Since the 1980s, coconut planters in many villages in the Talaud Islands Regency, North Sulawesi are familiar with the use of pesticides to eradicate the sexava locust. This locust preys on coconut leaves and flowers in North Sulawesi and North Maluku, so viciously that pesticides must be sprayed from helicopters. Unfortunately, the locusts persisted but the poison-unresistant animals were eliminated instead, like the Red-and-blue Lory (Eos histrio talautensis), an endemic subspecies and one of sexava locust’s predators.

Until now, locusts survive and remain vicious even though the pesticide dose has been doubled and injected to holes drilled in coconut tree trunks[i] instead of spraying. All efforts are in vain and the locusts seem to be growing more resistance to pesticides. Like the fruit’s choice, the farmers are trapped in a difficult situation: not using pesticides will destroy crops, or using pesticides that contaminate produce.

In the remotes between South Sulawesi and Southeast Sulawesi, the ancient lakes Matano, Mahalona and Towuti are hidden. Being in the middle of nowhere does not close the undeniable fame of these three lakes. The waters are inhabited by freshwater biota that will not be found in other parts of the world, even in any rivers and lakes on the island of Sulawesi. Because of its aesthetics, many shrimp and fish species endemic to these three lakes are the target of freshwater aquarium hobbyists from all over the world. The water health in these three lakes is very dependent on the thick forests that cover the surrounding hills, both those with the status of conservation areas and protected forests.

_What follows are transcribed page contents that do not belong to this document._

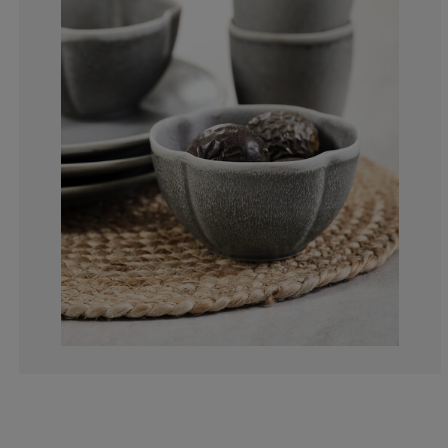
0%
0%
0%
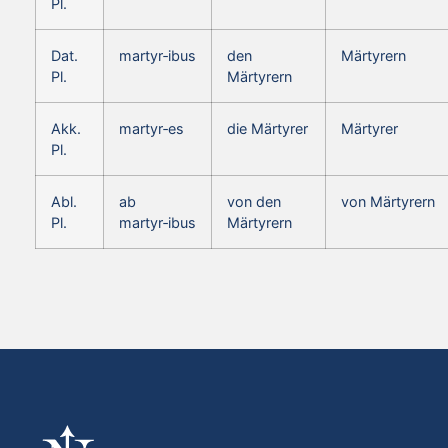
Pl.
Dat.
martyr‑ibus
den
Märtyrern
Pl.
Märtyrern
Akk.
martyr‑es
die Märtyrer
Märtyrer
Pl.
Abl.
ab
von den
von Märtyrern
Pl.
martyr‑ibus
Märtyrern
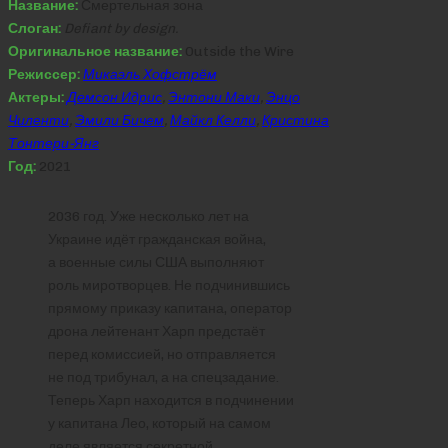
Название:
Смертельная зона
Слоган:
Defiant by design.
Оригинальное название:
Outside the Wire
Режиссер:
Микаэль Хофстрём
Актеры:
Демсон Идрис
,
Энтони Маки
,
Энцо
Чиленти
,
Эмили Бичем
,
Майкл Келли
,
Кристина
Тонтери-Янг
Год:
2021
2036 год. Уже несколько лет на
Украине идёт гражданская война,
а военные силы США выполняют
роль миротворцев. Не подчинившись
прямому приказу капитана, оператор
дрона лейтенант Харп предстаёт
перед комиссией, но отправляется
не под трибунал, а на спецзадание.
Теперь Харп находится в подчинении
у капитана Лео, который на самом
деле является секретной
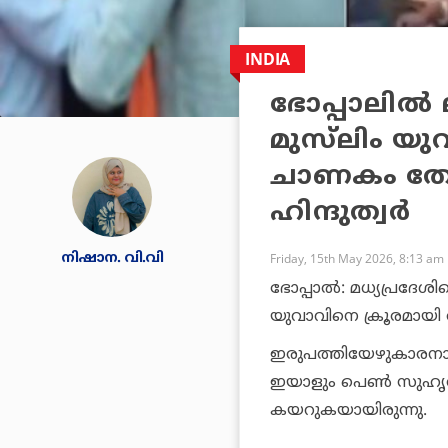
INDIA
ഭോപ്പാലില്‍
മുസ്‌ലിം യുവ
ചാണകം തേച്ച്
ഹിന്ദുത്വര്‍
നിഷാന. വി.വി
Friday, 15th May 2026, 8:13 am
ഭോപ്പാല്‍: മധ്യപ്രദേശ
യുവാവിനെ ക്രൂരമായി ആക്
ഇരുപത്തിയേഴുകാരനായ 
ഇയാളും പെണ്‍ സുഹൃത്
കയറുകയായിരുന്നു.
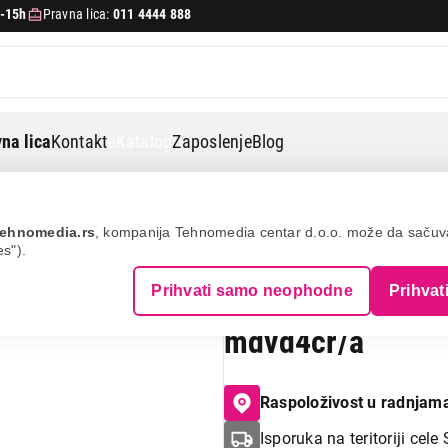
-15h
Pravna lica:
011 4444 888
na lica
Kontakt
eKatalog
Zaposlenje
Blog
, cro, starligh
ehnomedia.rs
, kompanija Tehnomedia centar d.o.o. može da saču
es").
APPLE MacBook A
Prihvati samo neophodne
Prihvat
GPU, 16GB, 512GB
mdvd4cr/a
Raspoloživost u radnjam
Isporuka na teritoriji cele 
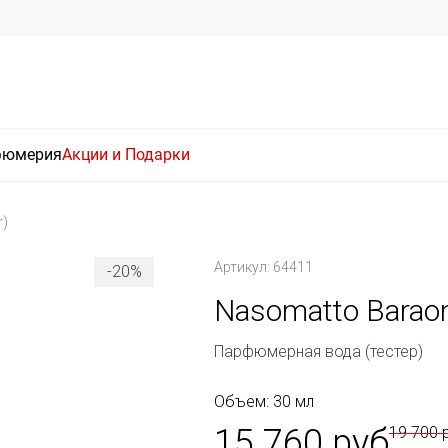
фюмерия
Акции и Подарки
r)
Артикул: 64411
-20%
Nasomatto Baraon
Парфюмерная вода (тестер)
Объем: 30 мл
15 760 руб
19 700 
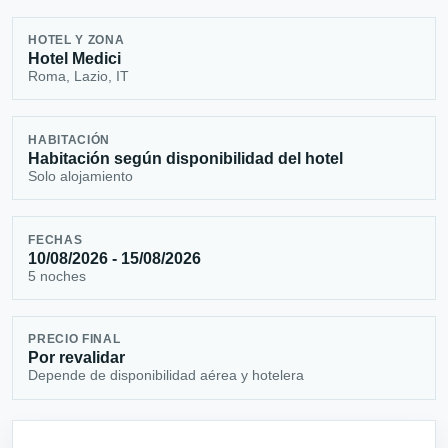
HOTEL Y ZONA
Hotel Medici
Roma, Lazio, IT
HABITACIÓN
Habitación según disponibilidad del hotel
Solo alojamiento
FECHAS
10/08/2026 - 15/08/2026
5 noches
PRECIO FINAL
Por revalidar
Depende de disponibilidad aérea y hotelera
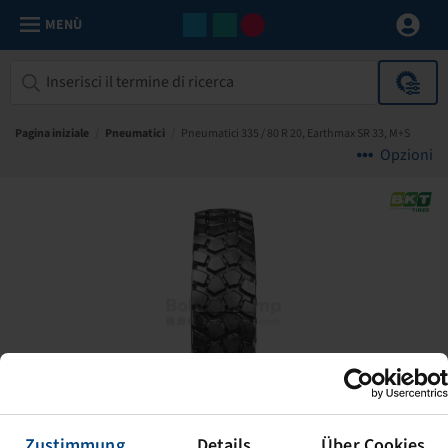
MENÙ
Pagina iniziale
/
Pneumatici
/
Pneumatici 335 / 80 R 20, Earthmax SR 33, M+S
Opzioni
Zustimmung
Details
Über Cookies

In the villages surrounding the three lakes since the early decade of 2000’s, farmers of Sorowako District have started to grow pepper on their fields. The impressive results have others following in their footsteps, but not only the locals who are interested in planting. Outsiders, driven by the fantastic production and selling price, were involved in this spice investment.

Nuri talaud (Eos histrio talautensis). Foto: Burung Indonesia

This situation continued until they ran out of pepper growers, even though capital kept flowing in. Slowly but surely, the expansion of the plantations invaded the forest area. Many patches of forest around Lake Towuti have been turned into pepper gardens. Often, gardens are deliberately placed deep in the forest, out of sight, to avoid monitoring[ii]. Pepper invasion occurred not only in South Sulawesi, but also expanded beyond the Southeast Sulawesi’s borders. More and more forest areas are converted into spice-monoculture gardens. Forest damage was also exacerbated by logging which delivers logs to the many sawmills around the lakes.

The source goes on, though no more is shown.